■ Task:
Copy every record exactly, leaving the pictures out.

»»

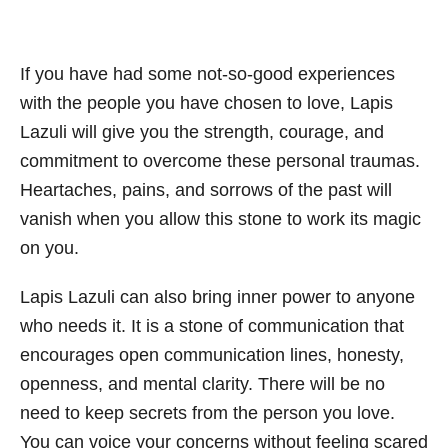
If you have had some not-so-good experiences
with the people you have chosen to love, Lapis
Lazuli will give you the strength, courage, and
commitment to overcome these personal traumas.
Heartaches, pains, and sorrows of the past will
vanish when you allow this stone to work its magic
on you.
Lapis Lazuli can also bring inner power to anyone
who needs it. It is a stone of communication that
encourages open communication lines, honesty,
openness, and mental clarity. There will be no
need to keep secrets from the person you love.
You can voice your concerns without feeling scared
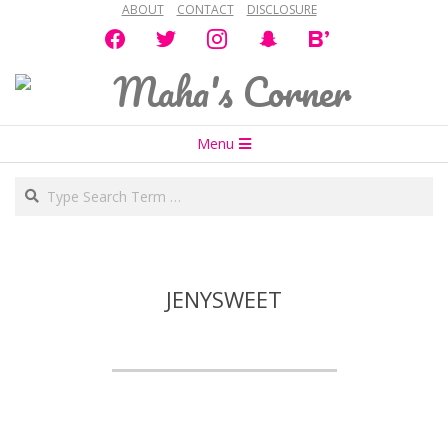
ABOUT
CONTACT
DISCLOSURE
Skip
facebook
twitter
instagram
snapchat
bloglovin
to
content
Maha's
Secondary
Corner
Menu
Navigation
Search
Menu
JENYSWEET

««

■ Response to the exercise:
If you have had some not-so-good experiences
with the people you have chosen to love, Lapis
Lazuli will give you the strength, courage, and
commitment to overcome these personal traumas.
Heartaches, pains, and sorrows of the past will
vanish when you allow this stone to work its magic
on you.
Lapis Lazuli can also bring inner power to anyone
who needs it. It is a stone of communication that
encourages open communication lines, honesty,
openness, and mental clarity. There will be no
need to keep secrets from the person you love.
You can voice your concerns without feeling scared
ABOUT
CONTACT
DISCLOSURE
Skip
facebook
twitter
instagram
snapchat
bloglovin
to
content
Maha's
Secondary
Corner
Menu
Navigation
Search
Menu
JENYSWEET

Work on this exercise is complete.